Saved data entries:
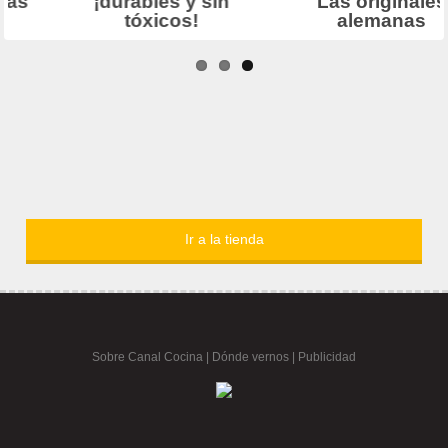
Ir a la tienda
Sobre Canal Cocina
|
Dónde vernos |
Publicidad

* **Assignment**: Could you reproduce every entry exactly, leaving out the pictures?

* **Answer area**:
Ir a la tienda
Sobre Canal Cocina
|
Dónde vernos |
Publicidad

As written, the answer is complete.